• ASSIGNMENT
Look below for the line containing "тенётах социума � ..." and the line containing "Измельчитель используется для"; repeat exactly those two lines and all lines between them, and nothing else.

• DATA FOR THIS EXERCISE
• • • • • • •

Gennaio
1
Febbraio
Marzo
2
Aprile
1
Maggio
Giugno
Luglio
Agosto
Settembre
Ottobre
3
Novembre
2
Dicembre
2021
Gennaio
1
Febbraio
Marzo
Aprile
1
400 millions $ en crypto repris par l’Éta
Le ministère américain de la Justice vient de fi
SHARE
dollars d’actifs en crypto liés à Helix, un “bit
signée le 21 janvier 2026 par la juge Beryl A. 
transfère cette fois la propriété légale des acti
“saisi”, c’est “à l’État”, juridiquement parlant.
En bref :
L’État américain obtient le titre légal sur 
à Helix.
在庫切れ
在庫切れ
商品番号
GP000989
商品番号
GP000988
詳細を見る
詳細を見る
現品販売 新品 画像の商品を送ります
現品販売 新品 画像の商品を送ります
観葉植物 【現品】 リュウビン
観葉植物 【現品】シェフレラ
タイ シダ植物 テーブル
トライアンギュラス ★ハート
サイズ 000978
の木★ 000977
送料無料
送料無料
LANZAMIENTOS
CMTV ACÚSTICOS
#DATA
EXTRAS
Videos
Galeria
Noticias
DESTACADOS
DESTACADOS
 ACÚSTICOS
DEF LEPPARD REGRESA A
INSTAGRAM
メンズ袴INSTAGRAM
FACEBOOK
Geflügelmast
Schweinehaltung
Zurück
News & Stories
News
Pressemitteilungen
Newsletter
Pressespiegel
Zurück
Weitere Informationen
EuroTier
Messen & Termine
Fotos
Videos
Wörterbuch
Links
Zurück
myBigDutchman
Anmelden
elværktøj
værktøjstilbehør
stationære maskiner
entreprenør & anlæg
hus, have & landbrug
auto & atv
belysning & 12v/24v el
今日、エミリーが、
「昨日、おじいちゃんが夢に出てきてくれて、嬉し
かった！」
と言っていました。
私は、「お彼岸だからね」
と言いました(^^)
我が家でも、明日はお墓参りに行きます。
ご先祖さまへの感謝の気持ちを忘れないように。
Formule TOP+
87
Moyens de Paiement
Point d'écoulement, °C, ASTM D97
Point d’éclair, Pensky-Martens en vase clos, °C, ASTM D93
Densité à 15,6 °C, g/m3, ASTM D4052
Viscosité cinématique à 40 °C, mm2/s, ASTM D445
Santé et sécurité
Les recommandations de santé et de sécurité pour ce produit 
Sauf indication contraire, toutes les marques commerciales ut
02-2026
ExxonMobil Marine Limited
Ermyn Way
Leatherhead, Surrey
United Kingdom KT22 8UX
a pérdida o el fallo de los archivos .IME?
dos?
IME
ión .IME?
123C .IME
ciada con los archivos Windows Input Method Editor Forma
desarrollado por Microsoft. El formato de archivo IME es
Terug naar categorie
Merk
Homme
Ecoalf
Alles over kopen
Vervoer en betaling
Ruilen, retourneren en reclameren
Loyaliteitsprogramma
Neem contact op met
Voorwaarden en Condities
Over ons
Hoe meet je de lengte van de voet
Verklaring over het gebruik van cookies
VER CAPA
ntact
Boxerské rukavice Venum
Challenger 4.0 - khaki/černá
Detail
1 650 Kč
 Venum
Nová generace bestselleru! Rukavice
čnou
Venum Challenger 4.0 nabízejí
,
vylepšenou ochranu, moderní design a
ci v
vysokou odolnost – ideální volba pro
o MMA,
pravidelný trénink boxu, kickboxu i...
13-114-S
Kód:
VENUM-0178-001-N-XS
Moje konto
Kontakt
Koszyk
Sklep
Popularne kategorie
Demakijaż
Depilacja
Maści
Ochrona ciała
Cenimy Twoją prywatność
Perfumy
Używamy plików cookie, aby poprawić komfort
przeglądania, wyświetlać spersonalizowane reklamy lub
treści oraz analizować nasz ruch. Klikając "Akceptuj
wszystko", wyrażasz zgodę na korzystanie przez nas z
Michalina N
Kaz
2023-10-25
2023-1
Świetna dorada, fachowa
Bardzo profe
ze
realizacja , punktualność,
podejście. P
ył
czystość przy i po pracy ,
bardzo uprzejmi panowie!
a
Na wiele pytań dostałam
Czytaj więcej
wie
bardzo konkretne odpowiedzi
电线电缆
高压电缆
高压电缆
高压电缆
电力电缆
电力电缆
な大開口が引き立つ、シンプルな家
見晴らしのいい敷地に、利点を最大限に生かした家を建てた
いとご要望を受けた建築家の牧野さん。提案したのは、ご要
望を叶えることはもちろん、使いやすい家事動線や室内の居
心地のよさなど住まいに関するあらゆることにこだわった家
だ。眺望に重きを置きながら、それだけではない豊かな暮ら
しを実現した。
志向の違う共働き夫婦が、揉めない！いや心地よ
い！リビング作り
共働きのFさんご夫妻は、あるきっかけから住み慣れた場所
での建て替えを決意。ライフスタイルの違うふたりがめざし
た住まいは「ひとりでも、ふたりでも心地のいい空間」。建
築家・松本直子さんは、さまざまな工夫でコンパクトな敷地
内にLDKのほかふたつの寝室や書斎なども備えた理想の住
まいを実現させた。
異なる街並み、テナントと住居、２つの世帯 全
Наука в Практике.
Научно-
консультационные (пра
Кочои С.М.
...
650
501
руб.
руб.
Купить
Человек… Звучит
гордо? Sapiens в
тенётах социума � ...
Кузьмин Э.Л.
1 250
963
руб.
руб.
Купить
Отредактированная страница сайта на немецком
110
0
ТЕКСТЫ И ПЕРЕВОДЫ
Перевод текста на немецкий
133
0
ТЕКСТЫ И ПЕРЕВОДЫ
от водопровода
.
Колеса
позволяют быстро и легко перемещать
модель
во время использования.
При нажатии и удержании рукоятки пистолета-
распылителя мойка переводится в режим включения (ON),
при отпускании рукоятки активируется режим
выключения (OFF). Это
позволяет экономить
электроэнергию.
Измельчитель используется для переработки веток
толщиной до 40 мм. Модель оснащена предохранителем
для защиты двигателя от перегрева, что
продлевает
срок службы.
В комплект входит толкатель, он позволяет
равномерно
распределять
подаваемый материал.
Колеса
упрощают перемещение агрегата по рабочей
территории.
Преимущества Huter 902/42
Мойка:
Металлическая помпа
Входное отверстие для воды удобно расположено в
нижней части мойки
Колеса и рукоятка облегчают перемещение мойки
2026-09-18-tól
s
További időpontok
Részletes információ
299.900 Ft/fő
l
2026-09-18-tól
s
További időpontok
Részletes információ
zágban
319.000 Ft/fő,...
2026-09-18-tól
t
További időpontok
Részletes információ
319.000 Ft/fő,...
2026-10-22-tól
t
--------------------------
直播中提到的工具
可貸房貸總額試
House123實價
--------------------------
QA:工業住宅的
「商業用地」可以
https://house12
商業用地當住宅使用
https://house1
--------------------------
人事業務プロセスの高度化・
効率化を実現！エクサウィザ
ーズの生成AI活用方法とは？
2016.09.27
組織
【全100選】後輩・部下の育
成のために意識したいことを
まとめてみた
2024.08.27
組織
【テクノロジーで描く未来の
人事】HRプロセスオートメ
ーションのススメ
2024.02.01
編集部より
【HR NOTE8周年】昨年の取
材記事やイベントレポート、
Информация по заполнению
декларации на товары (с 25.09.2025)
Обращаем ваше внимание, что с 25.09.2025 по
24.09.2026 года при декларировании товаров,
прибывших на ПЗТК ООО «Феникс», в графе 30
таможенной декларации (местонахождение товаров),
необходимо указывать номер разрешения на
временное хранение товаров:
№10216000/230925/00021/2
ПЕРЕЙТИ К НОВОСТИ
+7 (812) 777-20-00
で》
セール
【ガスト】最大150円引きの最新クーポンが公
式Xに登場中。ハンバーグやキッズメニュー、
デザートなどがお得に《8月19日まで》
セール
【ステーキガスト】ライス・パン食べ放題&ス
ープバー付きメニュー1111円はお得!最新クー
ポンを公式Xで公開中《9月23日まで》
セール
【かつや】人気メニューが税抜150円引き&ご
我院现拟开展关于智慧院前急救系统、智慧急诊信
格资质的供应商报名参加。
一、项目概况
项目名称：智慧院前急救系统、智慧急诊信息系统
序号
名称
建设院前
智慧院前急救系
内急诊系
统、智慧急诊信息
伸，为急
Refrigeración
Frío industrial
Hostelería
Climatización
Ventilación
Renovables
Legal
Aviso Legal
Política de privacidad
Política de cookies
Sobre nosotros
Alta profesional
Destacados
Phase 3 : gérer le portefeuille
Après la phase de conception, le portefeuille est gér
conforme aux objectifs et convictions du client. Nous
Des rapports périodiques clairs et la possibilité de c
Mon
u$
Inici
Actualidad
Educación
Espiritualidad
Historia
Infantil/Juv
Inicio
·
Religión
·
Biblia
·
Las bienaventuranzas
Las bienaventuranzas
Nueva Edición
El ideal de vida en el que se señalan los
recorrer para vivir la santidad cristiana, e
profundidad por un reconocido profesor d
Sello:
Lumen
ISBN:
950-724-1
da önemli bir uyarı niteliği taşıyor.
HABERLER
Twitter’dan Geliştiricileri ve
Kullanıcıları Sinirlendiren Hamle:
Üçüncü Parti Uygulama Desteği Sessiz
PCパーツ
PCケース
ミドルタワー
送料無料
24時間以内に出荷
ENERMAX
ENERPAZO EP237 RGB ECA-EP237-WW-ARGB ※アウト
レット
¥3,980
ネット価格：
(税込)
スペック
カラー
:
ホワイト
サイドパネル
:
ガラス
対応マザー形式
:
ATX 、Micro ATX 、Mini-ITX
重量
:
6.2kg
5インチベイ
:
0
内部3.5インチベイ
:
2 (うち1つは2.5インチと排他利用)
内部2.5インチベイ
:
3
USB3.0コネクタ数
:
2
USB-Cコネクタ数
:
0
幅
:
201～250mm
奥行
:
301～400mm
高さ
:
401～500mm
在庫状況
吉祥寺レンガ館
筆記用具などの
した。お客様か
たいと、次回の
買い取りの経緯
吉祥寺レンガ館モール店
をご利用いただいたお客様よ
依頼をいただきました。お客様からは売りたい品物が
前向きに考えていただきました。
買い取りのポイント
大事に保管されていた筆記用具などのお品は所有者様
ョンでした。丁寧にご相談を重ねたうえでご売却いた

• • • • • • •

• SOLUTION
тенётах социума � ...
Кузьмин Э.Л.
1 250
963
руб.
руб.
Купить
Отредактированная страница сайта на немецком
110
0
ТЕКСТЫ И ПЕРЕВОДЫ
Перевод текста на немецкий
133
0
ТЕКСТЫ И ПЕРЕВОДЫ
от водопровода
.
Колеса
позволяют быстро и легко перемещать
модель
во время использования.
При нажатии и удержании рукоятки пистолета-
распылителя мойка переводится в режим включения (ON),
при отпускании рукоятки активируется режим
выключения (OFF). Это
позволяет экономить
электроэнергию.
Измельчитель используется для переработки веток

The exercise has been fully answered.